TASK TO CARRY OUT>
Within the listing below, give again exactly the lines between the one containing "The Manufacturer's Suggested" and the one containing "You need a set", inclusive, pictures left aside.
====================
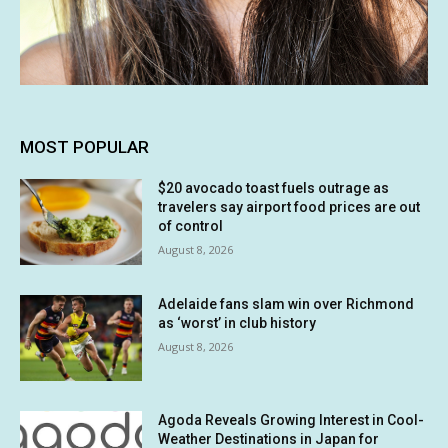
MOST POPULAR
$20 avocado toast fuels outrage as
travelers say airport food prices are out
of control
August 8, 2026
Adelaide fans slam win over Richmond
as ‘worst’ in club history
August 8, 2026
Agoda Reveals Growing Interest in Cool-
Weather Destinations in Japan for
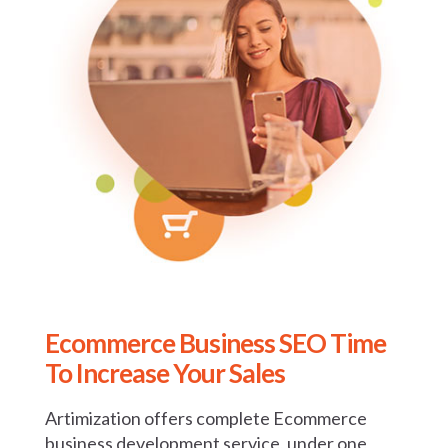
Ecommerce Business SEO
Time
To Increase Your Sales
Artimization offers complete Ecommerce
business development service, under one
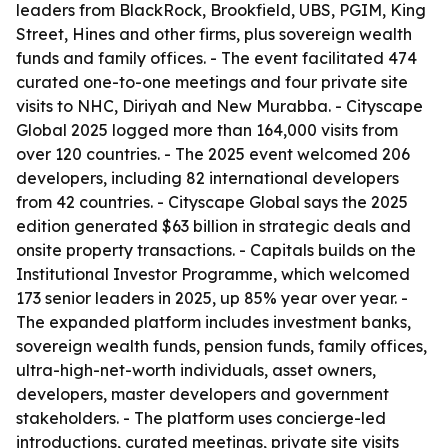
leaders from BlackRock, Brookfield, UBS, PGIM, King
Street, Hines and other firms, plus sovereign wealth
funds and family offices. - The event facilitated 474
curated one-to-one meetings and four private site
visits to NHC, Diriyah and New Murabba. - Cityscape
Global 2025 logged more than 164,000 visits from
over 120 countries. - The 2025 event welcomed 206
developers, including 82 international developers
from 42 countries. - Cityscape Global says the 2025
edition generated $63 billion in strategic deals and
onsite property transactions. - Capitals builds on the
Institutional Investor Programme, which welcomed
173 senior leaders in 2025, up 85% year over year. -
The expanded platform includes investment banks,
sovereign wealth funds, pension funds, family offices,
ultra-high-net-worth individuals, asset owners,
developers, master developers and government
stakeholders. - The platform uses concierge-led
introductions, curated meetings, private site visits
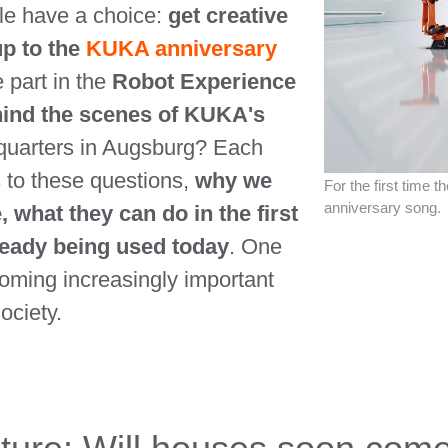
le have a choice:
get creative
up to the
KUKA anniversary
e part in the
Robot Experience
ehind the scenes of KUKA's
quarters in Augsburg? Each
 to these questions,
why we
For the first time 
anniversary song.
, what they can do in the first
ready being used today
. One
ecoming increasingly important
ociety.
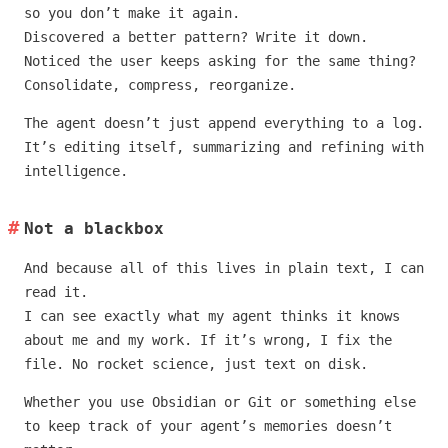
so you don’t make it again.
Discovered a better pattern? Write it down.
Noticed the user keeps asking for the same thing?
Consolidate, compress, reorganize.
The agent doesn’t just append everything to a log.
It’s editing itself, summarizing and refining with
intelligence.
Not a blackbox
And because all of this lives in plain text, I can
read it.
I can see exactly what my agent thinks it knows
about me and my work. If it’s wrong, I fix the
file. No rocket science, just text on disk.
Whether you use Obsidian or Git or something else
to keep track of your agent’s memories doesn’t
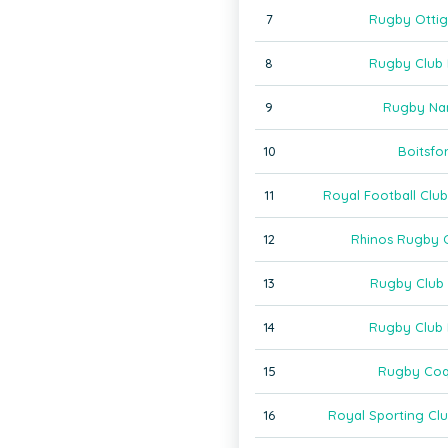
7
Rugby Ottig
8
Rugby Club
9
Rugby Na
10
Boitsfo
11
Royal Football Clu
12
Rhinos Rugby 
13
Rugby Club 
14
Rugby Club 
15
Rugby Coq
16
Royal Sporting Clu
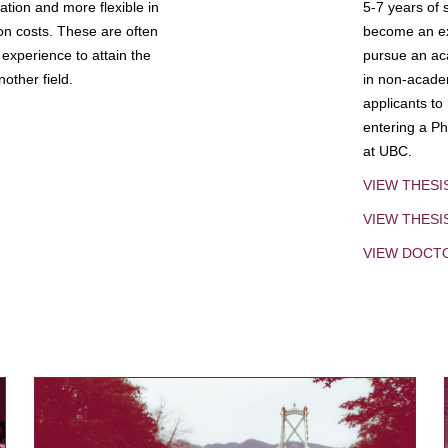
tion and more flexible in
5-7 years of 
ion costs. These are often
become an exp
experience to attain the
pursue an aca
other field.
in non-acade
applicants to
entering a Ph
at UBC.
VIEW THESI
VIEW THES
VIEW DOCT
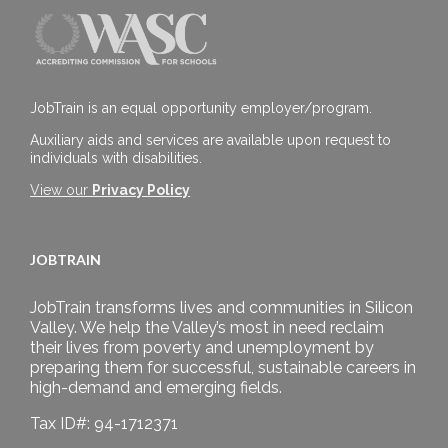
JobTrain is an equal opportunity employer/program.
Auxiliary aids and services are available upon request to
individuals with disabilities.
View our
Privacy Policy
JOBTRAIN
JobTrain transforms lives and communities in Silicon
Valley. We help the Valley’s most in need reclaim
their lives from poverty and unemployment by
preparing them for successful, sustainable careers in
high-demand and emerging fields.
Tax ID#: 94-1712371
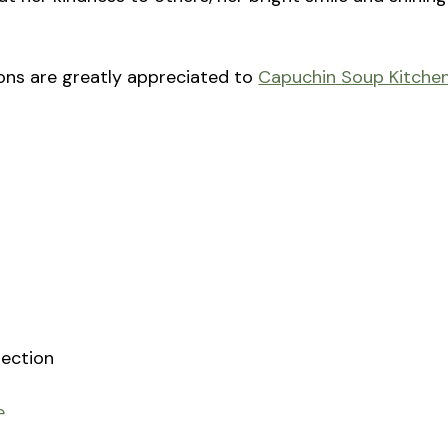
tions are greatly appreciated to
Capuchin Soup Kitche
rection
e
sh at St. Joseph Catholic Church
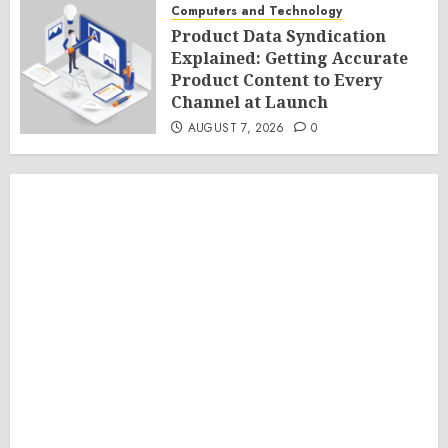
Computers and Technology
Product Data Syndication
Explained: Getting Accurate
Product Content to Every
Channel at Launch
AUGUST 7, 2026
0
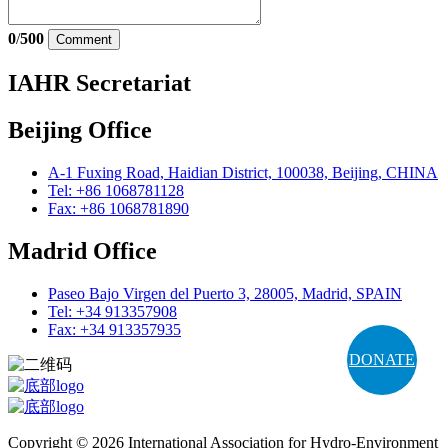
0
/
500
Comment
IAHR Secretariat
Beijing Office
A-1 Fuxing Road, Haidian District, 100038, Beijing, CHINA
Tel: +86 1068781128
Fax: +86 1068781890
Madrid Office
Paseo Bajo Virgen del Puerto 3, 28005, Madrid, SPAIN
Tel: +34 913357908
Fax: +34 913357935
DONATE
Copyright © 2026 International Association for Hydro-Environment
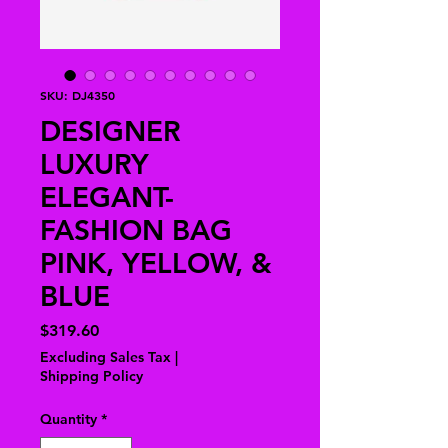
SKU: DJ4350
DESIGNER
LUXURY
ELEGANT-
FASHION BAG
PINK, YELLOW, &
BLUE
Price
$319.60
Excluding Sales Tax
|
Shipping Policy
Quantity
*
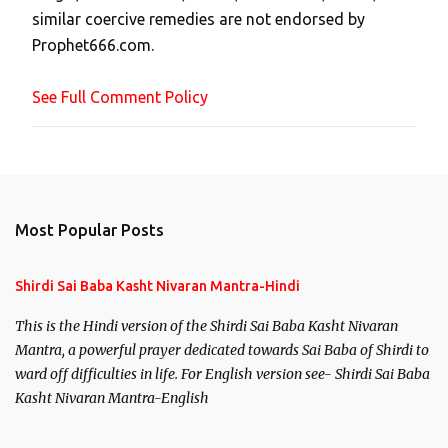
similar coercive remedies are not endorsed by
m
Prophet666.com.
e
n
See Full Comment Policy
t
Most Popular Posts
Shirdi Sai Baba Kasht Nivaran Mantra-Hindi
This is the Hindi version of the Shirdi Sai Baba Kasht Nivaran
Mantra, a powerful prayer dedicated towards Sai Baba of Shirdi to
ward off difficulties in life. For English version see- Shirdi Sai Baba
Kasht Nivaran Mantra-English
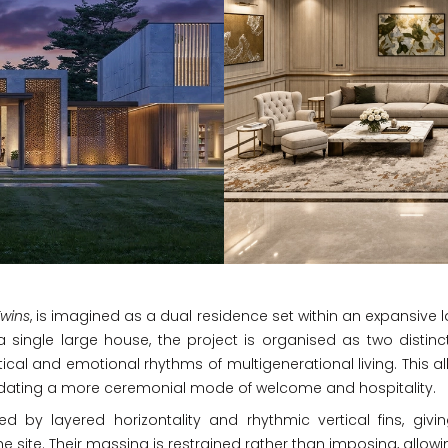
wins
, is imagined as a dual residence set within an expansive l
 single large house, the project is organised as two distin
cal and emotional rhythms of multigenerational living. This al
dating a more ceremonial mode of welcome and hospitality.
ed by layered horizontality and rhythmic vertical fins, gi
e site. Their massing is restrained rather than imposing, allo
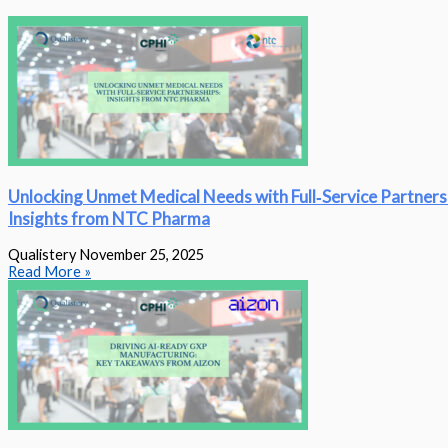
Unlocking Unmet Medical Needs with Full‑Service Partners
Insights from NTC Pharma
Qualistery
November 25, 2025
Read More »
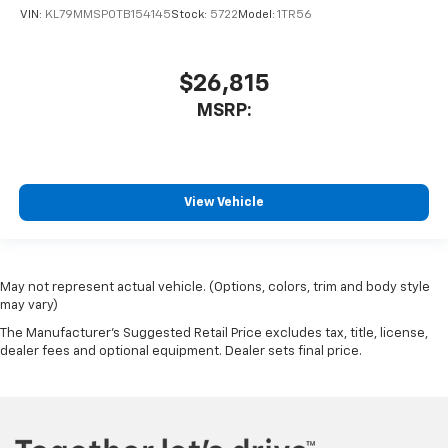
VIN:
KL79MMSP0TB154145
Stock:
5722
Model:
1TR56
$26,815
MSRP:
View Vehicle
May not represent actual vehicle. (Options, colors, trim and body style
may vary)
The Manufacturer's Suggested Retail Price excludes tax, title, license,
dealer fees and optional equipment. Dealer sets final price.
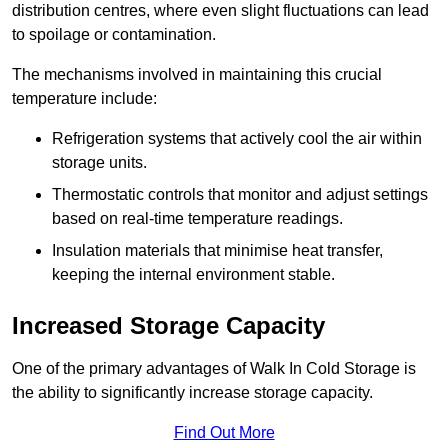
distribution centres, where even slight fluctuations can lead
to spoilage or contamination.
The mechanisms involved in maintaining this crucial
temperature include:
Refrigeration systems that actively cool the air within
storage units.
Thermostatic controls that monitor and adjust settings
based on real-time temperature readings.
Insulation materials that minimise heat transfer,
keeping the internal environment stable.
Increased Storage Capacity
One of the primary advantages of Walk In Cold Storage is
the ability to significantly increase storage capacity.
Find Out More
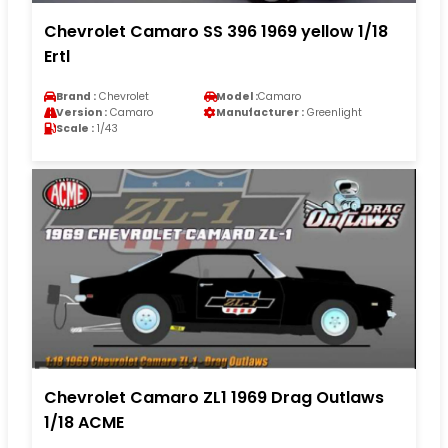
Chevrolet Camaro SS 396 1969 yellow 1/18
Ertl
Brand :
Chevrolet
Model :
Camaro
Version :
Camaro
Manufacturer :
Greenlight
Scale :
1/43
Chevrolet Camaro ZL1 1969 Drag Outlaws
1/18 ACME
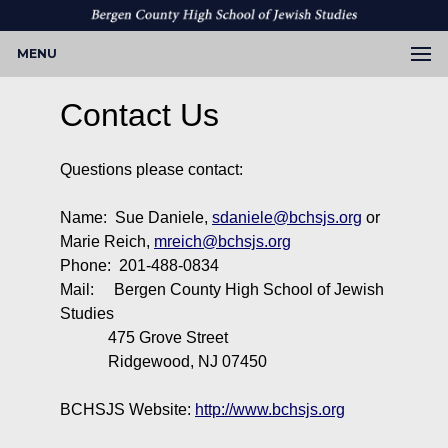
MENU
Contact Us
Questions please contact:
Name: Sue Daniele,
sdaniele@bchsjs.org
or
Marie Reich,
mreich@bchsjs.org
Phone: 201-488-0834
Mail: Bergen County High School of Jewish
Studies
475 Grove Street
Ridgewood, NJ 07450
BCHSJS Website:
http://www.bchsjs.org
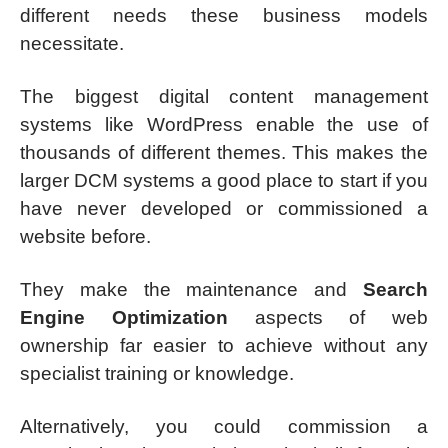
different needs these business models
necessitate.
The biggest digital content management
systems like WordPress enable the use of
thousands of different themes. This makes the
larger DCM systems a good place to start if you
have never developed or commissioned a
website before.
They make the maintenance and
Search
Engine Optimization
aspects of web
ownership far easier to achieve without any
specialist training or knowledge.
Alternatively, you could commission a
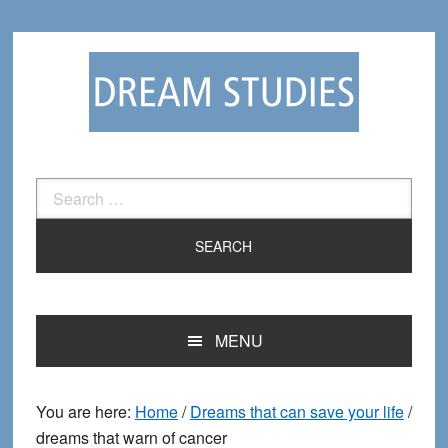
Skip
Skip
to
to
primary
main
navigation
content
Search
for:
MENU
You are here:
Home
/
Dreams that can save your life
/
dreams that warn of cancer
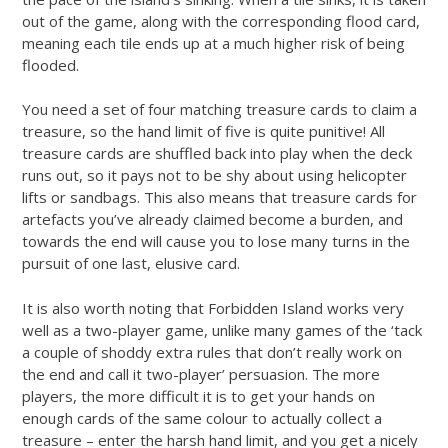
out of the game, along with the corresponding flood card,
meaning each tile ends up at a much higher risk of being
flooded.
You need a set of four matching treasure cards to claim a
treasure, so the hand limit of five is quite punitive! All
treasure cards are shuffled back into play when the deck
runs out, so it pays not to be shy about using helicopter
lifts or sandbags. This also means that treasure cards for
artefacts you’ve already claimed become a burden, and
towards the end will cause you to lose many turns in the
pursuit of one last, elusive card.
It is also worth noting that Forbidden Island works very
well as a two-player game, unlike many games of the ‘tack
a couple of shoddy extra rules that don’t really work on
the end and call it two-player’ persuasion. The more
players, the more difficult it is to get your hands on
enough cards of the same colour to actually collect a
treasure – enter the harsh hand limit, and you get a nicely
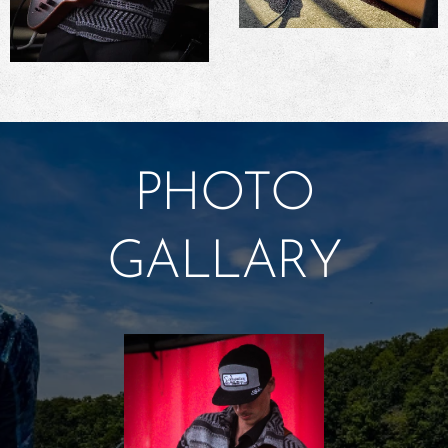
PHOTO
GALLARY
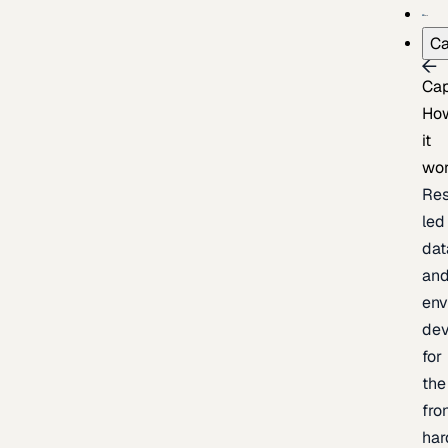
Ca
Cap
Ho
it
wo
Res
led
dat
an
env
de
for
the
fro
har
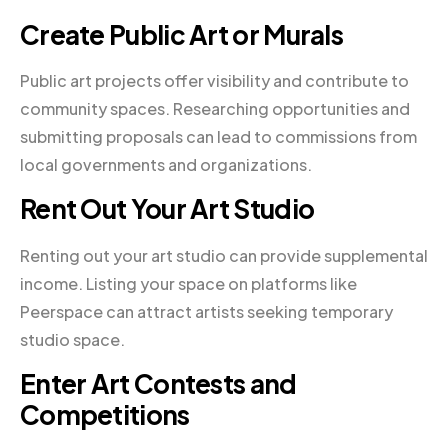
Create Public Art or Murals
Public art projects offer visibility and contribute to
community spaces. Researching opportunities and
submitting proposals can lead to commissions from
local governments and organizations.
Rent Out Your Art Studio
Renting out your art studio can provide supplemental
income. Listing your space on platforms like
Peerspace can attract artists seeking temporary
studio space.
Enter Art Contests and
Competitions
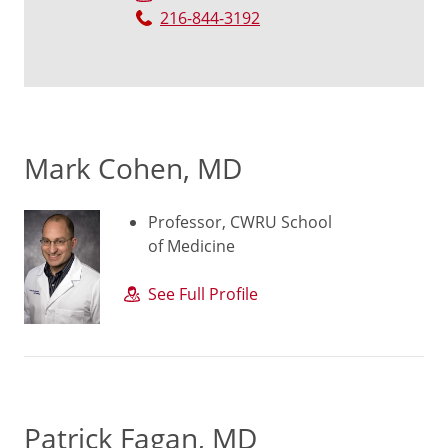
216-844-3192
Mark Cohen, MD
Professor, CWRU School
of Medicine
See Full Profile
Patrick Fagan, MD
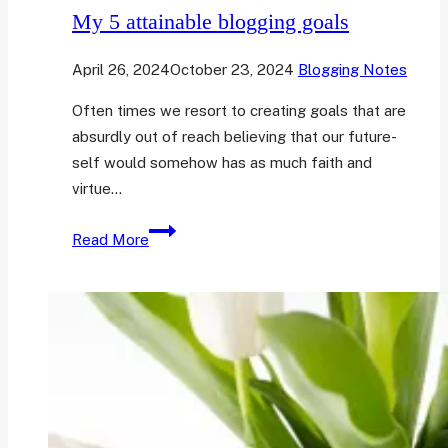
My 5 attainable blogging goals
April 26, 2024
October 23, 2024
Blogging Notes
Often times we resort to creating goals that are
absurdly out of reach believing that our future-
self would somehow has as much faith and
virtue…
My
Read More
5
attainable
blogging
goals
====================
FINAL ANSWER>
The Manufacturer's Suggested Retail Price excludes tax, title, license,
dealer fees and optional equipment. Dealer sets final price.
distribution centres, where even slight fluctuations can lead
to spoilage or contamination.
The mechanisms involved in maintaining this crucial
temperature include:
Refrigeration systems that actively cool the air within
storage units.
Thermostatic controls that monitor and adjust settings
based on real-time temperature readings.
Insulation materials that minimise heat transfer,
keeping the internal environment stable.
Increased Storage Capacity
One of the primary advantages of Walk In Cold Storage is
the ability to significantly increase storage capacity.
Find Out More
Chevrolet Camaro SS 396 1969 yellow 1/18
Ertl
Brand :
Chevrolet
Model :
Camaro
Version :
Camaro
Manufacturer :
Greenlight
Scale :
1/43
Chevrolet Camaro ZL1 1969 Drag Outlaws
1/18 ACME
MENU
Contact Us
Questions please contact:
Name: Sue Daniele,
sdaniele@bchsjs.org
or
Marie Reich,
mreich@bchsjs.org
Phone: 201-488-0834
Mail: Bergen County High School of Jewish
Studies
475 Grove Street
Ridgewood, NJ 07450
BCHSJS Website:
http://www.bchsjs.org
different needs these business models
necessitate.
The biggest digital content management
systems like WordPress enable the use of
thousands of different themes. This makes the
larger DCM systems a good place to start if you
have never developed or commissioned a
website before.
They make the maintenance and
Search
Engine Optimization
aspects of web
ownership far easier to achieve without any
specialist training or knowledge.
Alternatively, you could commission a
Skip
Skip
to
to
primary
main
navigation
content
Search
for:
MENU
You are here:
Home
/
Dreams that can save your life
/
dreams that warn of cancer
out of the game, along with the corresponding flood card,
meaning each tile ends up at a much higher risk of being
flooded.
You need a set of four matching treasure cards to claim a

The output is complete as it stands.